Ma in quel momento, di quanto fichi fossero i Nokia dei primi duemila non gliene sbatteva ‘na mazza. Dall’altra parte della stanza, appoggiata al muro portante, c’era lei. Lei non aveva un nome. Lei era tutto ciò che una donna poteva essere. Poteva chiamarsi Camilla, Francesca, Mafalda o Genoveffa, sarebbe stata perfetta comunque. Avete presente quando ci dicono “Mah….. non avrei mai detto che quello lì si chiamasse Carlo, ha la faccia da Fabio”. Una cazzata immensa, ma non del tutto infondata. Siamo una somma di situazioni ed esperienze. E se, per imprinting, leghiamo una faccia a un nome, potete star certi che non ce la togliamo più. A me succede con le auto. Ho una malatissima teoria. Secondo questa cazzutissima idea le persone assomigliano alla propria auto: il taglio degli occhi e la forma dei fari, i mascheroni del radiatore e le bocche. Non chiedetemi dei fendinebbia perché non lo so. Bah, potrebbero essere le maniglie dell’amore.
Mi sto ancora perdendo, cazzo.
C’era lei, appoggiata a quel muro portante, con quel nome che poteva essere di chiunque. I capelli biondi, non d’oro e nemmeno di tutti quei colori che s’inventavano gli amici poeti. Gli occhi, però, non erano da Mafalda o Genoveffa. Erano roba da apparizione della madonna. Come quei laghetti delle Dolomiti, azzurrini. Come il blu reale che tanto piaceva a Ludwig di Baviera, quello del castello di Neuschwanstein. Quell’azzurro, che poi era turchese, che poi era anche ottanio, come l’orologio che aveva al polso. C’erano tutti i blu del mondo, per farla corta.

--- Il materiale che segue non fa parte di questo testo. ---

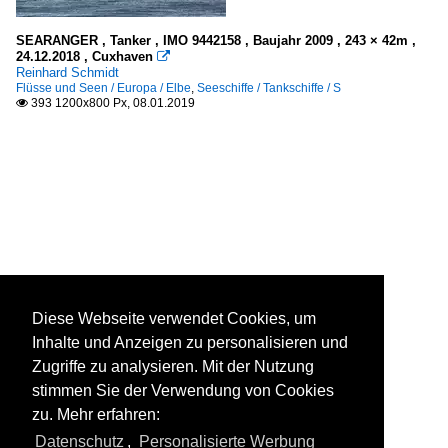
SEARANGER , Tanker , IMO 9442158 , Baujahr 2009 , 243 × 42m ,
24.12.2018 , Cuxhaven

Reinhard Schmidt
Flüsse und Seen / Europa / Elbe
,
Seeschiffe / Tankschiffe / S
393 1200x800 Px, 08.01.2019

Diese Webseite verwendet Cookies, um
Inhalte und Anzeigen zu personalisieren und
Zugriffe zu analysieren. Mit der Nutzung
stimmen Sie der Verwendung von Cookies
zu. Mehr erfahren:
Datenschutz
,
Personalisierte Werbung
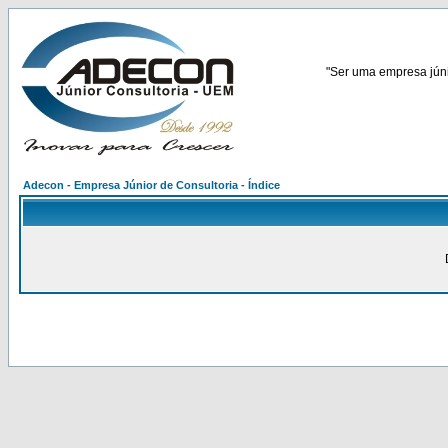
"Ser uma empresa júnio
Adecon - Empresa Júnior de Consultoria - Índice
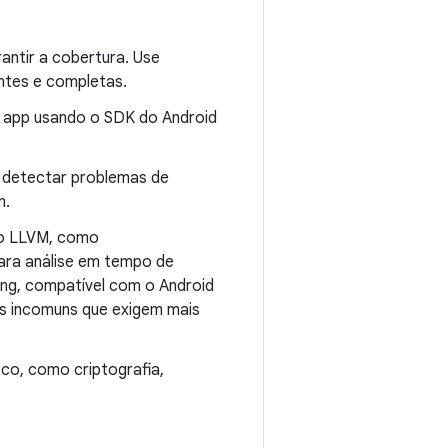
antir a cobertura. Use
entes e completas.
o app usando o SDK do Android
 detectar problemas de
m.
 do LLVM, como
ara análise em tempo de
ng, compatível com o Android
os incomuns que exigem mais
sco, como criptografia,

Lei si avvicinò, incuriosita da questo perfetto imbecille che annebbiava la finestra col fiato.
“ Che fai?” disse.
Lui, quasi stravolto dal suo avvicinamento, si spaventò.
“ Niente…stavo contemplando l’Iperuranio”.

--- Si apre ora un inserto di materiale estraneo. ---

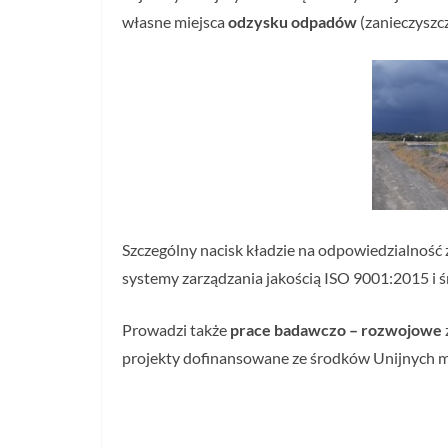
własne miejsca
odzysku odpadów
(zanieczyszc
Szczególny nacisk kładzie na odpowiedzialnoś
systemy zarządzania jakością ISO 9001:2015 i 
Prowadzi także
prace badawczo – rozwojowe
projekty dofinansowane ze środków Unijnych maj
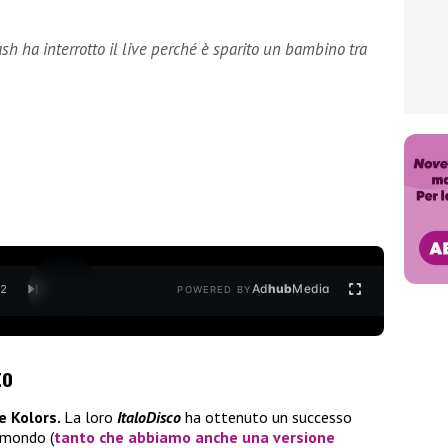
ash ha interrotto il live perché è sparito un bambino tra
Ad
hub
Media
/
2
POWERED BY
to
e Kolors.
La loro
ItaloDisco
ha ottenuto un successo
l mondo (
tanto che abbiamo anche una versione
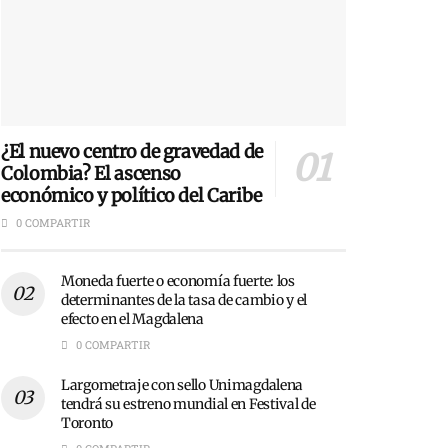
¿El nuevo centro de gravedad de
Colombia? El ascenso
económico y político del Caribe
0 COMPARTIR
Moneda fuerte o economía fuerte: los
determinantes de la tasa de cambio y el
efecto en el Magdalena
0 COMPARTIR
Largometraje con sello Unimagdalena
tendrá su estreno mundial en Festival de
Toronto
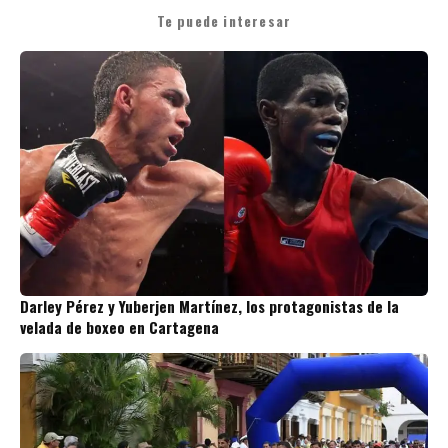
Te puede interesar
Darley Pérez y Yuberjen Martínez, los protagonistas de la
velada de boxeo en Cartagena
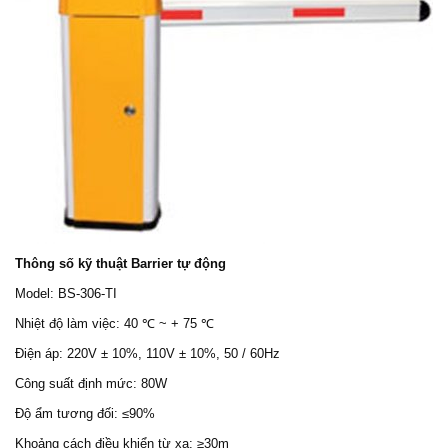
Thông số kỹ thuật
Barrier tự động
Model: BS-306-TI
Nhiệt độ làm việc:
40 ℃ ~ + 75 ℃
Điện áp:
220V ± 10%, 110V ± 10%, 50 / 60Hz
Công suất định mức: 80W
Độ ẩm tương đối: ≤90%
Khoảng cách điều khiển từ xa: ≥30m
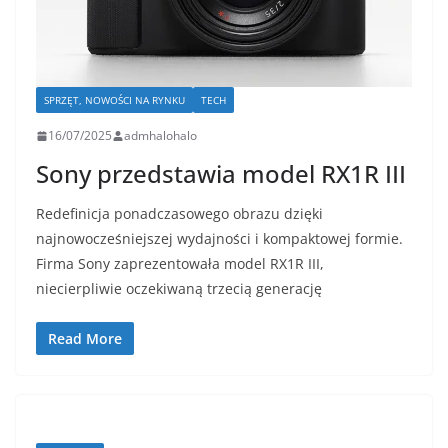
SPRZĘT, NOWOŚCI NA RYNKU
TECH
16/07/2025
admhalohalo
Sony przedstawia model RX1R III
Redefinicja ponadczasowego obrazu dzięki
najnowocześniejszej wydajności i kompaktowej formie. ​
Firma Sony zaprezentowała model RX1R III,
niecierpliwie oczekiwaną trzecią generację
Read More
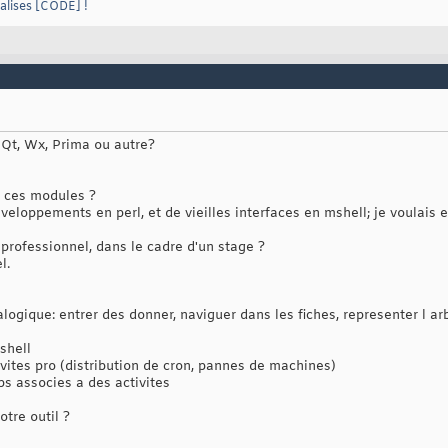
alises [CODE] !
, Qt, Wx, Prima ou autre?
u ces modules ?
loppements en perl, et de vieilles interfaces en mshell; je voulais es
professionnel, dans le cadre d'un stage ?
l.
alogique: entrer des donner, naviguer dans les fiches, representer l 
shell
ivites pro (distribution de cron, pannes de machines)
s associes a des activites
tre outil ?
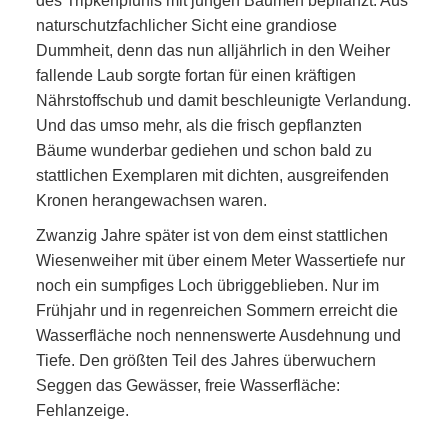
des Tripkenpfuhls mit jungen Bäumen bepflanzt. Aus
naturschutzfachlicher Sicht eine grandiose
Dummheit, denn das nun alljährlich in den Weiher
fallende Laub sorgte fortan für einen kräftigen
Nährstoffschub und damit beschleunigte Verlandung.
Und das umso mehr, als die frisch gepflanzten
Bäume wunderbar gediehen und schon bald zu
stattlichen Exemplaren mit dichten, ausgreifenden
Kronen herangewachsen waren.
Zwanzig Jahre später ist von dem einst stattlichen
Wiesenweiher mit über einem Meter Wassertiefe nur
noch ein sumpfiges Loch übriggeblieben. Nur im
Frühjahr und in regenreichen Sommern erreicht die
Wasserfläche noch nennenswerte Ausdehnung und
Tiefe. Den größten Teil des Jahres überwuchern
Seggen das Gewässer, freie Wasserfläche:
Fehlanzeige.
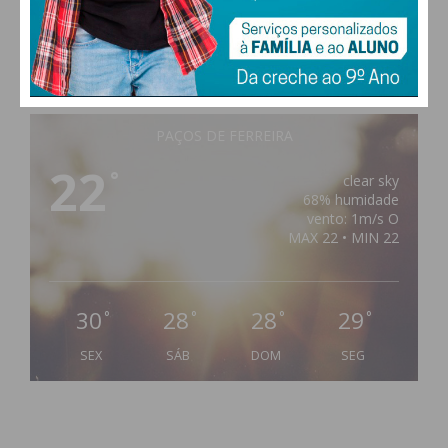
PAÇOS DE FERREIRA
22
°
clear sky
68% humidade
vento: 1m/s O
MAX 22 • MIN 22
30
28
28
29
°
°
°
°
SEX
SÁB
DOM
SEG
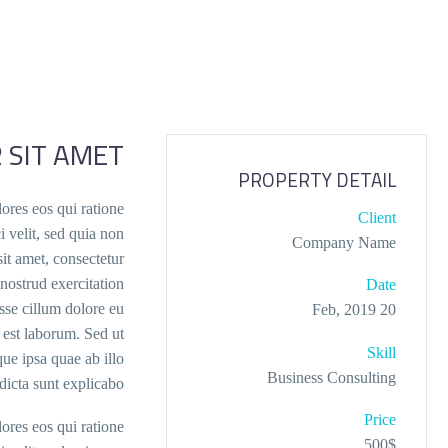
 SIT AMET
PROPERTY DETAIL
ores eos qui ratione
Client
 velit, sed quia non
Company Name
t amet, consectetur
nostrud exercitation
Date
esse cillum dolore eu
20 Feb, 2019
d est laborum. Sed ut
Skill
ue ipsa quae ab illo
Business Consulting
 dicta sunt explicabo.
Price
ores eos qui ratione
500$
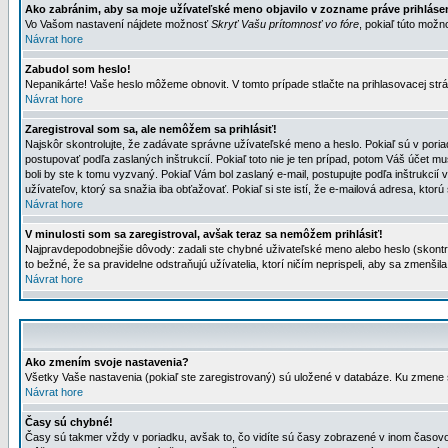
Ako zabránim, aby sa moje užívateľské meno objavilo v zozname práve prihlás
Vo Vašom nastavení nájdete možnosť
Skryť Vašu prítomnosť vo fóre
, pokiaľ túto mož
Návrat hore
Zabudol som heslo!
Nepanikárte! Vaše heslo môžeme obnovit. V tomto prípade stlačte na prihlasovacej strá
Návrat hore
Zaregistroval som sa, ale nemôžem sa prihlásiť!
Najskôr skontrolujte, že zadávate správne užívateľské meno a heslo. Pokiaľ sú v poria
postupovať podľa zaslaných inštrukcií. Pokiaľ toto nie je ten prípad, potom Váš účet mu
boli by ste k tomu vyzvaný. Pokiaľ Vám bol zaslaný e-mail, postupujte podľa inštrukcií
užívateľov, ktorý sa snažia iba obťažovať. Pokiaľ si ste istí, že e-mailová adresa, ktorú 
Návrat hore
V minulosti som sa zaregistroval, avšak teraz sa nemôžem prihlásiť!
Najpravdepodobnejšie dôvody: zadali ste chybné uživateľské meno alebo heslo (skontroluj
to bežné, že sa pravidelne odstraňujú užívatelia, ktorí ničím neprispeli, aby sa zmenši
Návrat hore
Ako zmením svoje nastavenia?
Všetky Vaše nastavenia (pokiaľ ste zaregistrovaný) sú uložené v databáze. Ku zmene s
Návrat hore
Časy sú chybné!
Časy sú takmer vždy v poriadku, avšak to, čo vidíte sú časy zobrazené v inom časo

Lei lo guardò stranita e restò zitta cinque secondi. Silenzio imbarazzante e assurdo. Una figata, però, perché Alfredo la poteva guardare negli occhi.
“ L’Iper…. che?”
Le cose erano due. O lui aveva fatto la figura del saputello di merda, o lei non conosceva Platone.
“ No, non è un supermercato”, rispose cercando la battutina. “E’ il mondo delle idee di Platone”.
“Scusami, non ho fatto il Liceo, ma Ragioneria!”
Finì tutto con una risata.
Quella volta l’Iperuranio aveva fatto un gran bel lavoro. Non c’erano cavalli bianchi e neri, aurighe e idee. C’erano solo segnali, segnali che qualcosa poteva nascere. Perché ad Alfredo piaceva Platone, ma adorava pure i supermercati. E forse, adorava anche lei, la ragioniera incuriosita dagli occhi blu.